Segment Start: Supplied material

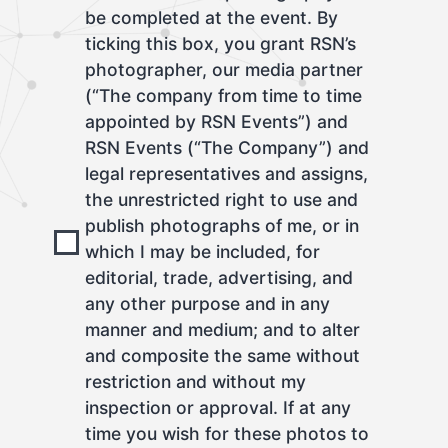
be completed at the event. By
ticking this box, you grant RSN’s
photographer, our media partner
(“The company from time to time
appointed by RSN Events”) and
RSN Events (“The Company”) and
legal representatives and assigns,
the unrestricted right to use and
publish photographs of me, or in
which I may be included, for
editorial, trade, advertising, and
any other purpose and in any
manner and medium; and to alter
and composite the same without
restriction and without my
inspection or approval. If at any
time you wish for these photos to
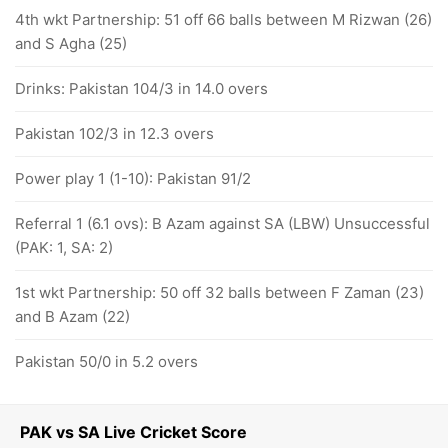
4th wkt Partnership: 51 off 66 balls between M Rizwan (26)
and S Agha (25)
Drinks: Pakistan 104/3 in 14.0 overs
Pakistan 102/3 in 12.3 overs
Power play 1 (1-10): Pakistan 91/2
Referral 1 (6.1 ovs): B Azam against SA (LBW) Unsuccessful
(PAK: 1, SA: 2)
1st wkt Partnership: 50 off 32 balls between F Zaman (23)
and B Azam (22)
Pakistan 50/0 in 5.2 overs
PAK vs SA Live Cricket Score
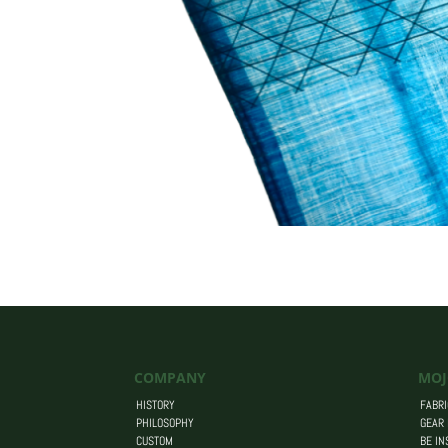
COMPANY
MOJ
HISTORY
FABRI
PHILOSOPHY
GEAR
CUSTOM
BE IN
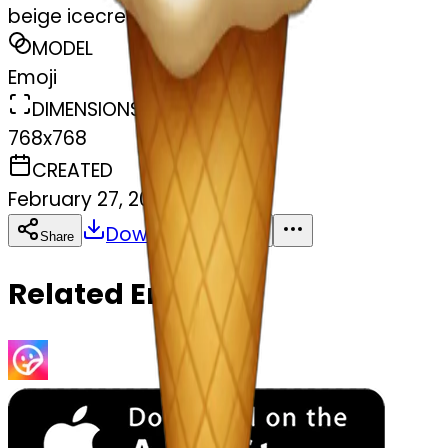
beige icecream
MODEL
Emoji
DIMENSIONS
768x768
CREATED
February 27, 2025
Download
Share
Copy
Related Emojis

Segment End: Supplied material

[What to do]
From the first line above to the line containing "and composite the same without", repeat each line exactly. Pictures stay out.

[Written response]
be completed at the event. By
ticking this box, you grant RSN’s
photographer, our media partner
(“The company from time to time
appointed by RSN Events”) and
RSN Events (“The Company”) and
legal representatives and assigns,
the unrestricted right to use and
publish photographs of me, or in
which I may be included, for
editorial, trade, advertising, and
any other purpose and in any
manner and medium; and to alter
and composite the same without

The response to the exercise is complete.